I like to consider my study abroad to Singapore my first real travel experience. It was the first time I, as an adult, took off on my own without support from my parents or other parental figures.
I had done another exchange program after I graduated high school to Germany but that was through Rotary International. Due to the nature of “Youth Exchange”, there was a massive list of rules that I should be adhering to as well as always being under some kind of parental supervision. I’m not going to sit here and denounce that as a valid travel experience but it is definitely something different to travel without rules or real expectations you need to hold up. Sure. Sure. You can also say that I was a representative of my home university while studying abroad this time, but they didn’t actually give me any guidelines they want me to follow in order to represent the school properly.

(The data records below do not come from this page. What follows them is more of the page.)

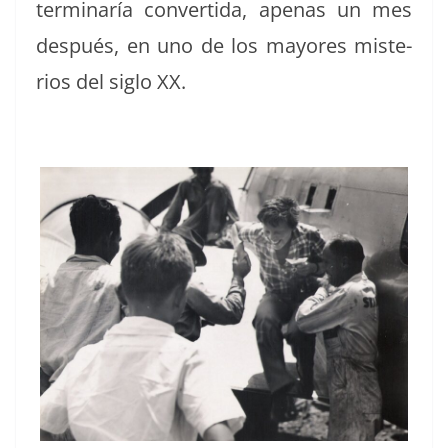
ter­mi­naría con­ver­ti­da, ape­nas un mes
después, en uno de los may­ores mis­te­
rios del siglo XX.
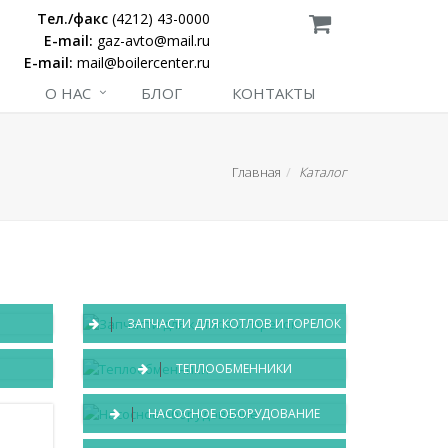
Тел./факс
(4212) 43-0000
E-mail:
gaz-avto@mail.ru
E-mail:
mail@boilercenter.ru
О НАС
БЛОГ
КОНТАКТЫ
Главная
Каталог
ЗАПЧАСТИ ДЛЯ КОТЛОВ И ГОРЕЛОК
ТЕПЛООБМЕННИКИ
НАСОСНОЕ ОБОРУДОВАНИЕ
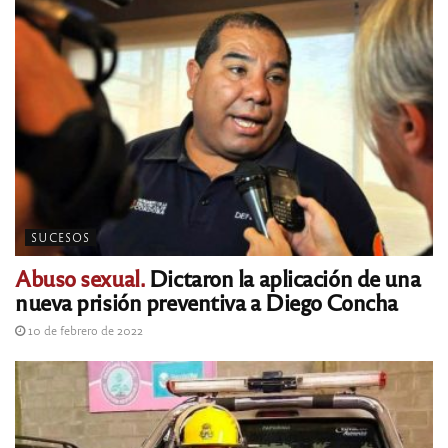
SUCESOS
Abuso sexual.
Dictaron la aplicación de una
nueva prisión preventiva a Diego Concha
10 de febrero de 2022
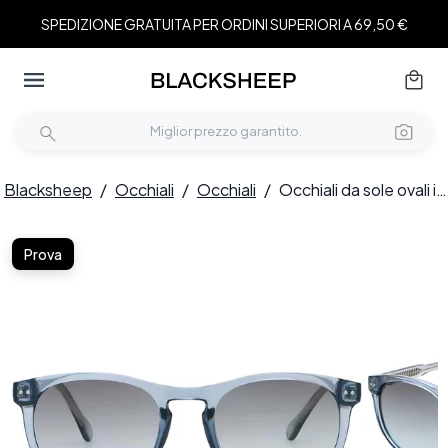
SPEDIZIONE GRATUITA PER ORDINI SUPERIORI A 69,50 €
Blacksheep
/
Occhiali
/
Occhiali
/
Occhiali da sole ovali in plastica blu #BS2503-0176
Prova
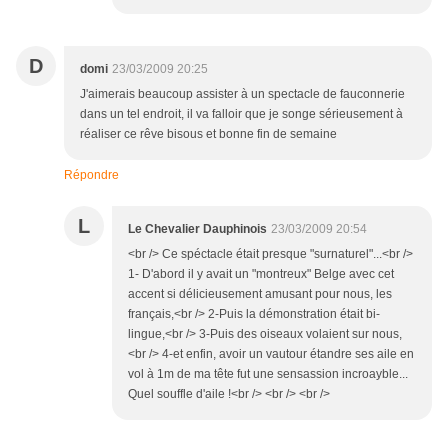
D
domi
23/03/2009 20:25
J'aimerais beaucoup assister à un spectacle de fauconnerie
dans un tel endroit, il va falloir que je songe sérieusement à
réaliser ce rêve bisous et bonne fin de semaine
Répondre
L
Le Chevalier Dauphinois
23/03/2009 20:54
<br /> Ce spéctacle était presque "surnaturel"...<br />
1- D'abord il y avait un "montreux" Belge avec cet
accent si délicieusement amusant pour nous, les
français,<br /> 2-Puis la démonstration était bi-
lingue,<br /> 3-Puis des oiseaux volaient sur nous,
<br /> 4-et enfin, avoir un vautour étandre ses aile en
vol à 1m de ma tête fut une sensassion incroayble...
Quel souffle d'aile !<br /> <br /> <br />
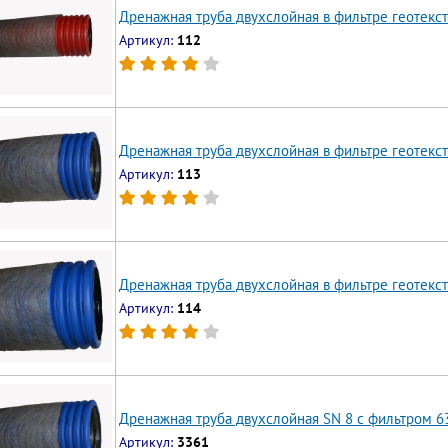
Дренажная труба двухслойная в фильтре геотекст
Артикул:
112
Дренажная труба двухслойная в фильтре геотекст
Артикул:
113
Дренажная труба двухслойная в фильтре геотекст
Артикул:
114
Дренажная труба двухслойная SN 8 с фильтром 6
Артикул:
3361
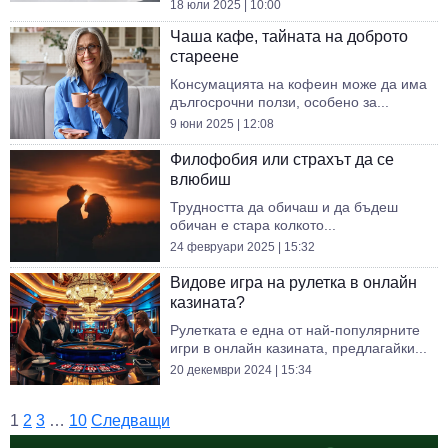
18 юли 2025 | 10:00
Чаша кафе, тайната на доброто
стареене
Консумацията на кофеин може да има
дългосрочни ползи, особено за...
9 юни 2025 | 12:08
Филофобия или страхът да се
влюбиш
Трудността да обичаш и да бъдеш
обичан е стара колкото...
24 февруари 2025 | 15:32
Видове игра на рулетка в онлайн
казината?
Рулетката е една от най-популярните
игри в онлайн казината, предлагайки...
20 декември 2024 | 15:34
1
2
3
…
10
Следващи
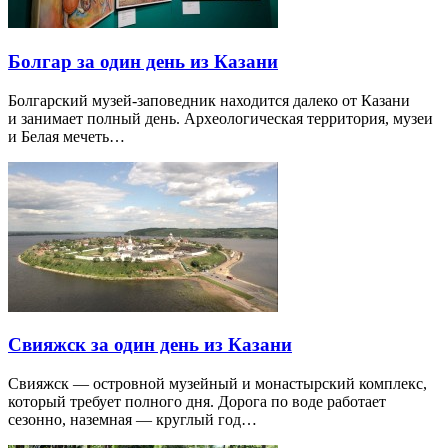
Болгар за один день из Казани
Болгарский музей-заповедник находится далеко от Казани
и занимает полный день. Археологическая территория, музеи
и Белая мечеть…
Свияжск за один день из Казани
Свияжск — островной музейный и монастырский комплекс,
который требует полного дня. Дорога по воде работает
сезонно, наземная — круглый год…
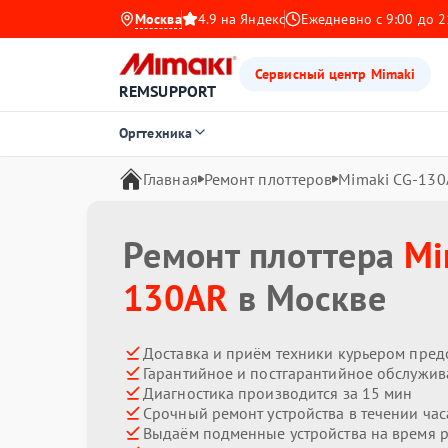
Москва
4.9 на Яндекс
Ежедневно с 9:00 до 2
Сервисный центр Mimaki
REMSUPPORT
Оргтехника
Главная
Ремонт плоттеров
Mimaki CG-130
Ремонт плоттера
Mi
130AR
в Москве
Доставка и приём техники курьером пред
Гарантийное и постгарантийное обслужив
Диагностика производится за 15 мин
Срочный ремонт устройства в течении час
Выдаём подменные устройства на время 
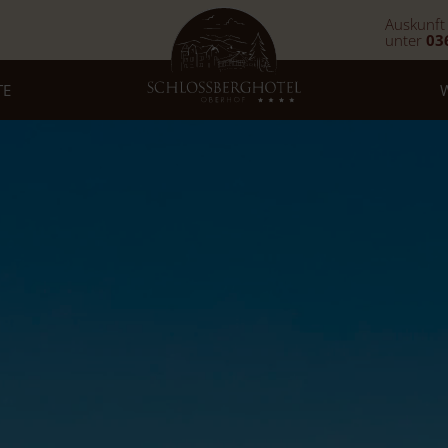
Auskunft
unter
03
TE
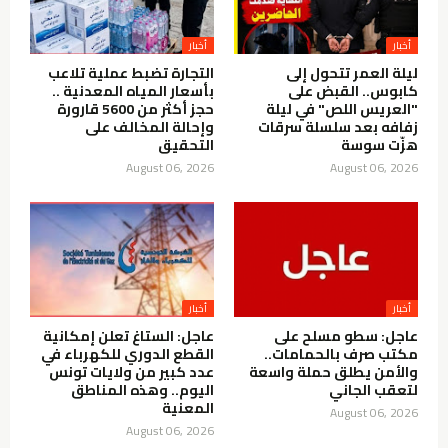
أخبار
أخبار
ليلة العمر تتحول إلى
التجارة تضبط عملية تلاعب
كابوس.. القبض على
بأسعار المياه المعدنية ..
"العريس اللص" في ليلة
حجز أكثر من 5600 قارورة
زفافه بعد سلسلة سرقات
وإحالة المخالف على
هزّت سوسة
التحقيق
August 06, 2026
August 06, 2026
أخبار
أخبار
عاجل: سطو مسلح على
عاجل: الستاغ تعلن إمكانية
مكتب صرف بالحمامات..
القطع الدوري للكهرباء في
والأمن يطلق حملة واسعة
عدد كبير من ولايات تونس
لتعقب الجاني
اليوم.. وهذه المناطق
المعنية
August 06, 2026
August 06, 2026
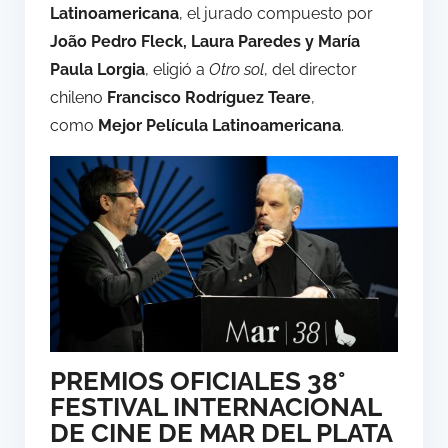
Latinoamericana
, el jurado compuesto por
João Pedro Fleck, Laura Paredes y María
Paula Lorgia
, eligió a
Otro sol
, del director
chileno
Francisco Rodríguez Teare
,
como
Mejor Película Latinoamericana
.
PREMIOS OFICIALES 38°
FESTIVAL INTERNACIONAL
DE CINE DE MAR DEL PLATA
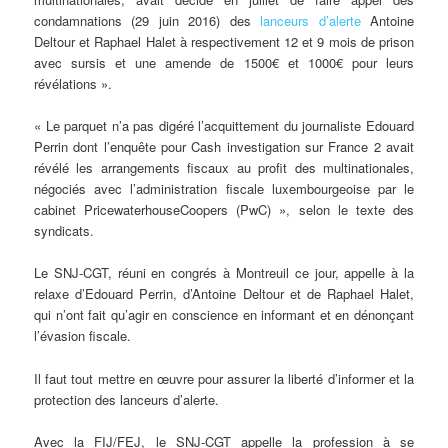
condamnations (29 juin 2016) des
lanceurs d’alerte
Antoine
Deltour et Raphael Halet à respectivement 12 et 9 mois de prison
avec sursis et une amende de 1500€ et 1000€ pour leurs
révélations ».
« Le parquet n’a pas digéré l’acquittement du journaliste Edouard
Perrin dont l’enquête pour Cash investigation sur France 2 avait
révélé les arrangements fiscaux au profit des multinationales,
négociés avec l’administration fiscale luxembourgeoise par le
cabinet PricewaterhouseCoopers (PwC) », selon le texte des
syndicats.
Le SNJ-CGT, réuni en congrés à Montreuil ce jour, appelle à la
relaxe d’Edouard Perrin, d’Antoine Deltour et de Raphael Halet,
qui n’ont fait qu’agir en conscience en informant et en dénonçant
l’évasion fiscale.
Il faut tout mettre en œuvre pour assurer la liberté d’informer et la
protection des lanceurs d’alerte.
Avec la FIJ/FEJ, le SNJ-CGT appelle la profession à se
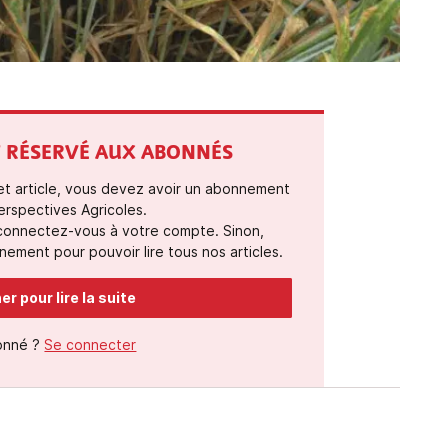
ST RÉSERVÉ AUX ABONNÉS
cet article, vous devez avoir un abonnement
erspectives Agricoles.
 connectez-vous à votre compte. Sinon,
ement pour pouvoir lire tous nos articles.
r pour lire la suite
onné ?
Se connecter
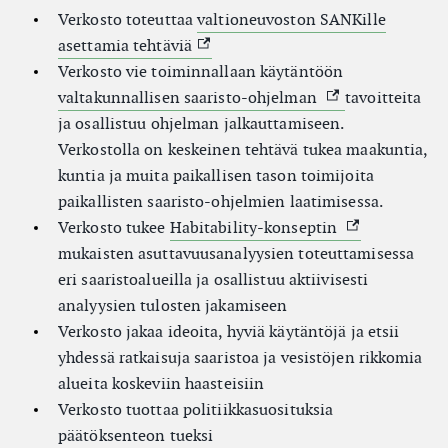
Verkosto toteuttaa
valtioneuvoston SANKille
(Ulkoinen linkki)
asettamia tehtäviä
Verkosto vie toiminnallaan käytäntöön
(Ulkoinen linkki)
valtakunnallisen saaristo-ohjelman
tavoitteita
ja osallistuu ohjelman jalkauttamiseen.
Verkostolla on keskeinen tehtävä tukea maakuntia,
kuntia ja muita paikallisen tason toimijoita
paikallisten saaristo-ohjelmien laatimisessa.
(Ulkoinen link
Verkosto tukee
Habitability-konseptin
mukaisten asuttavuusanalyysien toteuttamisessa
eri saaristoalueilla ja osallistuu aktiivisesti
analyysien tulosten jakamiseen
Verkosto jakaa ideoita, hyviä käytäntöjä ja etsii
yhdessä ratkaisuja saaristoa ja vesistöjen rikkomia
alueita koskeviin haasteisiin
Verkosto tuottaa politiikkasuosituksia
päätöksenteon tueksi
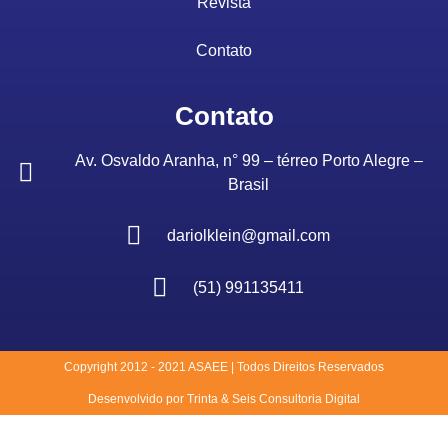
Revista
Contato
Contato
Av. Osvaldo Aranha, n° 99 – térreo Porto Alegre –
Brasil
dariolklein@gmail.com
(51) 991135411
Copyright 2012 - 2021 ASAEE | Todos Direitos Reservados
Desenvolvido por Trinta & Seis Consultoria Digital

For me, this exchange meant FREEDOM!
My first taste of travel freedom was me getting off the airplane in Singapore around noon with an unforgettable, overwhelming, sinking feeling. Yay! Great start! My head swelled with questions. Was I actually in over my head here? Was the 1 week of uninterrupted planning enough or did I royally screw myself over? Did I bring enough money to get to campus (which thanks to Google, I realized was on the exact opposite side of the island)? I don’t have a phone to contact anyone, what if something goes wrong? As someone with high anxiety in normal situations, being there alone, with no one meeting me and no one expecting me, not knowing where I was going exactly or how ANYTHING was really suppose to pan out – I was on the verge of a panic attack.
After a couple of deep breathes, making it through customs (which was a lot easier than I thought it would have been), and finding my bag, I headed for the taxi queue. I guess it was nice that this first experience happened in Singapore – a country that loves organization and a place for everything. There was a lady waiting for me at the front and directed me towards an empty taxi waiting for me. Everything seemed all right. The taxi took off and being distracted by the tropical plants and colourful high-rise buildings, it felt like no time at all before I saw signs saying “Nanyang Technological University”. It took 15 minutes and 3 stops to ask people where Hall 5 was once on campus but I finally found my home for the next 5 months… Kind of.
It was a whole different struggle to find the essentially unmarked Hall 5 office and then waiting an hour outside because I arrive midday when they take their lunch break. Which wouldn’t be too bad if it wasn’t for the fact that it was 32˚C and I was in jeans and a long sleeve shirt after leaving Canadian winter behind me. One more struggle to get my 30kg suitcase to my room on the 3rd floor. Finally, a deep exhale. Finally, I was here.
The first week was a crazy whirlwind of trying to find my way around campus, getting all my paper work in order for me to stay in the country, and figuring out what classes I want to take that would also give me long weekends to travel whenever I want. It wasn’t long until I settled into the daily life at NTU.
I was singled out in all my classes on a regular basis to give the “Canadian perspective/opinion” on every topic. Being a white girl in an Asian majority country, I couldn’t blend in no matter how hard I tried. The fact that half my classes had less than 10 people made it even more obvious that I was the exchange student. I picked up all the easiest ways and shortcuts to get around campus. Walking around campus as much as I did was shocking to the locals. Why would you ever walk for 10 minutes outside to get to class instead of taking the free bus?!?! My only response to this was “old habits die hard”… I walked everywhere in Toronto including a 50 minute walk to my job. Taking a bus such a short distance seemed unnecessary.
Never living in a dorm before, I had my apprehensions about living in one. My biggest worry, living with a roommate, turned out to be not as big a deal as I thought. I was placed with a sweet girl from Chicago who, if not traveling, would probably be found at her cousin’s house since they had air conditioning and our room didn’t. I would have done the same if I was her; living in Singaporean heat without air conditioning can definitely test one’s endurance. But with her gone most of the time, it felt like I had a single. Dorm life in general was much more relaxed than the stories my friends had told me about Canadian dorms. Everyone was really quite and kept to their rooms for the most part. The only interaction with the locals in dorms was in passing on my way to the kitchen to get some hot water for my tea.
Generally, my life at NTU wasn’t too different from my life in downtown Toronto. I didn’t have as much room, a communal bathroom, and the inability to cook my own food. Okay, it was quite different from my life in Toronto but it wasn’t bad. And sure, it doesn’t sound very nice but compared to the other places I would stay while traveling on the weekends; it was like a 5 star resort.